What does Leonardo da Vinci have to do with the internet?
In the internet city Blaze and Chip find, da Vinci is the answer bot — the figure at the center of genuine curiosity, who spent his whole life asking the right questions rather than announcing the answers. He doesn’t give Blaze what he’s looking for. He asks questions, in the right order, until Blaze finds it himself. Which is, it turns out, how the thing Blaze needs most actually gets learned.
Is this part of a series?
Yes. The Wild Tiger Series Book 1. The series follows Blaze and Chip through further adventures, each one built around a real thing Blaze needs to figure out and the unexpected way he has to go about figuring it out.

Read the Opening

Chapter One

The Tiger Who Couldn’t Stop

My name is Blaze, and I am a tiger.

Not just any tiger. I’m a Bengal tiger, which means orange fur, black stripes, and a tail that has never in nine years of life stayed still for longer than about four seconds. I’ve timed it. Four seconds is the record and I was asleep when I set it.

Inside my room the books have taken over. They started on the shelves and expanded. There are stacks on the floor now, stacks on the desk, one precarious tower on the windowsill between the beetle jars. Deep-sea biology. Volcanic geology. Robot engineering. The complete history of the solar system. A field guide to beetles of the eastern United States that I’ve read so many times the spine has cracked.

In the middle of all this, on the shelf above my desk, lives a robot named Chip. Chip is small, about the size of a shoebox, with smooth silver-gray sides and one round green eye centered in his face that glows at different intensities depending on his mood.

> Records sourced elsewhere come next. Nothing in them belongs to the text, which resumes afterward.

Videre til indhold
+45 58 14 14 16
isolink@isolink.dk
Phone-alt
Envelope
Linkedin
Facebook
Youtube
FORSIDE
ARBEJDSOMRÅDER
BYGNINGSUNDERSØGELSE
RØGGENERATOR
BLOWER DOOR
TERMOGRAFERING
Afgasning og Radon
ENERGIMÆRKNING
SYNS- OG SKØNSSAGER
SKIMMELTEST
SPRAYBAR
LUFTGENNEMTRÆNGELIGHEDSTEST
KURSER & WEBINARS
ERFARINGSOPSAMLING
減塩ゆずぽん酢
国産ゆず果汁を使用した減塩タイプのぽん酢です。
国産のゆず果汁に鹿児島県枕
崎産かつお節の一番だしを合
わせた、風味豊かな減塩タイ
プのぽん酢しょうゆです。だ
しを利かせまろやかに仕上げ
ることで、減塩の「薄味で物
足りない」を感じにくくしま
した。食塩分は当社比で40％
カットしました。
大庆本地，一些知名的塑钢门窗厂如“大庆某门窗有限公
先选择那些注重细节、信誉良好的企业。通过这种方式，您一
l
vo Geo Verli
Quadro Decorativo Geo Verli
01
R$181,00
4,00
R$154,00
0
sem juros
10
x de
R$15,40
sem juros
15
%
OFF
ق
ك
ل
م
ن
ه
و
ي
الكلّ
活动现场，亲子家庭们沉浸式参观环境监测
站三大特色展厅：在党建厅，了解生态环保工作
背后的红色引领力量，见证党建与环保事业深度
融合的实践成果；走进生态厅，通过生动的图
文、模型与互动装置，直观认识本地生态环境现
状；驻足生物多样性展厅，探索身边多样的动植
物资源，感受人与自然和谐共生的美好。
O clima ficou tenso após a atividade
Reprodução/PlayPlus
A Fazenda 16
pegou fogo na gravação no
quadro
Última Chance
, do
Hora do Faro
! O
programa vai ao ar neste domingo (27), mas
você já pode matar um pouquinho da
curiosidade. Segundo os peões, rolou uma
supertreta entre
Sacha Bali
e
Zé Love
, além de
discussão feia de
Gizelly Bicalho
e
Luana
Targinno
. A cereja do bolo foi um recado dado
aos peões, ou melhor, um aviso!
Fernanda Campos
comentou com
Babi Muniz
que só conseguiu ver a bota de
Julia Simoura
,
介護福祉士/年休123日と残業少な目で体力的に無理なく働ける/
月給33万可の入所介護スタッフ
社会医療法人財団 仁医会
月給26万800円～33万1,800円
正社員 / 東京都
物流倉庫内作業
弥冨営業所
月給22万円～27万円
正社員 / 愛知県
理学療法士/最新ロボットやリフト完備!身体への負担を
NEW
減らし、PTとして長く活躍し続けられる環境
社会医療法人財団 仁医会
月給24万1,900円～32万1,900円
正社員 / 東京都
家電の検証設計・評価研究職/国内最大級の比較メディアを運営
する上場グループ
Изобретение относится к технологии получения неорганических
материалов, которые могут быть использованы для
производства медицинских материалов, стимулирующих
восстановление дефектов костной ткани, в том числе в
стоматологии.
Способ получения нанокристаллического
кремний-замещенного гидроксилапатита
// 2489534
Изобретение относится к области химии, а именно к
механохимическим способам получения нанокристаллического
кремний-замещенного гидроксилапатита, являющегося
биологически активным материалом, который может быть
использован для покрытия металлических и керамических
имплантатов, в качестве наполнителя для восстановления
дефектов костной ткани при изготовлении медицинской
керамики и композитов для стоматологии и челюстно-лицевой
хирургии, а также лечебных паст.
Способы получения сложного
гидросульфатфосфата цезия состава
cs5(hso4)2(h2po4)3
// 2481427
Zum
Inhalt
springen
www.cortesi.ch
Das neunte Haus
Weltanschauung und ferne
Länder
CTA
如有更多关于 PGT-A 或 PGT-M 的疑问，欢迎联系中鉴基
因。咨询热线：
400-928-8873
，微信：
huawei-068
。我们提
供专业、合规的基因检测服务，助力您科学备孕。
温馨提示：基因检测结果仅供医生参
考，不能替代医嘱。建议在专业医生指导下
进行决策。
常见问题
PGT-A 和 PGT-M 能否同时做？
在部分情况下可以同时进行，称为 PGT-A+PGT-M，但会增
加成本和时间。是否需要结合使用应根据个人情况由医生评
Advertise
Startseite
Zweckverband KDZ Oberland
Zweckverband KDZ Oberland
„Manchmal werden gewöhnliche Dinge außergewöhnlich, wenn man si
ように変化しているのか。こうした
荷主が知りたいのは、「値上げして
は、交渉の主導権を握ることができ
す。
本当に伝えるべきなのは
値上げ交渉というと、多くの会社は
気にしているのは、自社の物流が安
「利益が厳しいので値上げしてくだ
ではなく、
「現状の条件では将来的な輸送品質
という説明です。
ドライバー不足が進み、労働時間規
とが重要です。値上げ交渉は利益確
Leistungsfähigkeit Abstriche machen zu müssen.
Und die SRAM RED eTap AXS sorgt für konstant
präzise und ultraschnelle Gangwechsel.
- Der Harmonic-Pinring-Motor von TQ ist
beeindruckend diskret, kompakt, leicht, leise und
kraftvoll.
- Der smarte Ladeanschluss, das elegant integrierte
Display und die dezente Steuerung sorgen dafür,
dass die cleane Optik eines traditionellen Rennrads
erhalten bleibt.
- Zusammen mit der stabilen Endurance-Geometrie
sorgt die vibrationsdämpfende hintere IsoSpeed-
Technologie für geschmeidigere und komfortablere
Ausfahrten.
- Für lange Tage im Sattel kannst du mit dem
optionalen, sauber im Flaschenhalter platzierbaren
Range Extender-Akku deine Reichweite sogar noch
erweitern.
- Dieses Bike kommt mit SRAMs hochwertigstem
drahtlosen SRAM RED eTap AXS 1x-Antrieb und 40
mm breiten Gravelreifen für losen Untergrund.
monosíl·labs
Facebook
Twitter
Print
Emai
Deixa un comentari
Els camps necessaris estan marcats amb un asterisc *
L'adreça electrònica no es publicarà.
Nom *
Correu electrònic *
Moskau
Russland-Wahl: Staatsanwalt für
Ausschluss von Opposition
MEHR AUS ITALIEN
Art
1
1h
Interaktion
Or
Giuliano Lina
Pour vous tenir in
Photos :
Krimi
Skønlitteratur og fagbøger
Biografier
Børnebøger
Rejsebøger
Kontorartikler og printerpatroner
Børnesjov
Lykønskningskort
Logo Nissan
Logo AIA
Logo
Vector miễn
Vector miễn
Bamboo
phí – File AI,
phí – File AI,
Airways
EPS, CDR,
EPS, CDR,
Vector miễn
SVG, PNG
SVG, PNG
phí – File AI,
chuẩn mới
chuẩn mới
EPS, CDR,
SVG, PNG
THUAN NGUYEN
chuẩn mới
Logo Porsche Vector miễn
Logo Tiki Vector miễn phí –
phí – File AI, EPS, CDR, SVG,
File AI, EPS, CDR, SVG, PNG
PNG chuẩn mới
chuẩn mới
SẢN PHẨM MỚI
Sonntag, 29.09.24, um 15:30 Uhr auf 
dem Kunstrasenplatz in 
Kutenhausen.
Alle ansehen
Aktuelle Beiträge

I’m nine years old. I’m in fourth grade. I love volcanoes and beetles and deep-sea fish, and I love the way the air smells right before a thunderstorm. There’s a word for it: petrichor, the smell of rain on dry earth, and I love knowing what things are called.

Here is the most important thing before we get to the story.

I am not a troublemaker.

I know. I know. Every kid who gets in trouble says that. But it’s true. I don’t cheat or steal or push anyone. I’m not trying to ruin things. I just have a brain that runs at a speed nobody else seems to be running at, and that speed causes problems. Not on purpose. Never on purpose.

This is the story of the biggest problem. And how I went to find the answer.